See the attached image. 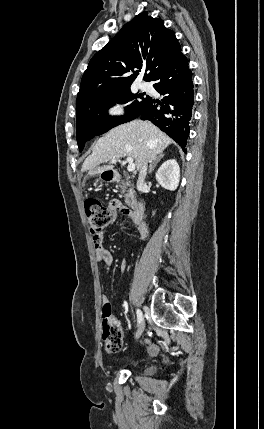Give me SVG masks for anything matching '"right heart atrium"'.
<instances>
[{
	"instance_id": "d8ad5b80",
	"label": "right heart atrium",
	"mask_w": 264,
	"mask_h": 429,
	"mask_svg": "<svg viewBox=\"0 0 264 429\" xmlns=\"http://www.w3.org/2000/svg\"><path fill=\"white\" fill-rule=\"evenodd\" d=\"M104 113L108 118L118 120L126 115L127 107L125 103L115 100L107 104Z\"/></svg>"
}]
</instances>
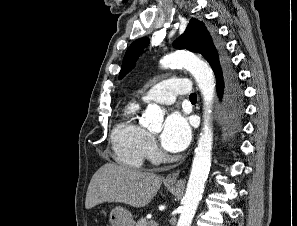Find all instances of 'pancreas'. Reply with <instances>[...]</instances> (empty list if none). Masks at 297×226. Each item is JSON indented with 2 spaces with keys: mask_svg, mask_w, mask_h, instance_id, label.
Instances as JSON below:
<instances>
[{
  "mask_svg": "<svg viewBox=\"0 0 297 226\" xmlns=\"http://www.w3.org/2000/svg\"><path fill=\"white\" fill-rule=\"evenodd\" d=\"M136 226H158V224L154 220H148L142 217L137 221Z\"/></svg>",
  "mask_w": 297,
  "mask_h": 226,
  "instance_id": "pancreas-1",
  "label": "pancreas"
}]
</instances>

ACTIVITY: Without any pictures, please write out the lines from the one containing "Find all instances" through the final line of the data, exactly and inclusive of both ends.

EXERCISE OUTPUT:
Find all instances of 'pancreas'. Reply with <instances>[...]</instances> (empty list if none). Masks at 297×226. Each item is JSON indented with 2 spaces with keys: mask_svg, mask_w, mask_h, instance_id, label.
Instances as JSON below:
<instances>
[{
  "mask_svg": "<svg viewBox=\"0 0 297 226\" xmlns=\"http://www.w3.org/2000/svg\"><path fill=\"white\" fill-rule=\"evenodd\" d=\"M136 226H158V224L154 220H148L142 217L137 221Z\"/></svg>",
  "mask_w": 297,
  "mask_h": 226,
  "instance_id": "pancreas-1",
  "label": "pancreas"
}]
</instances>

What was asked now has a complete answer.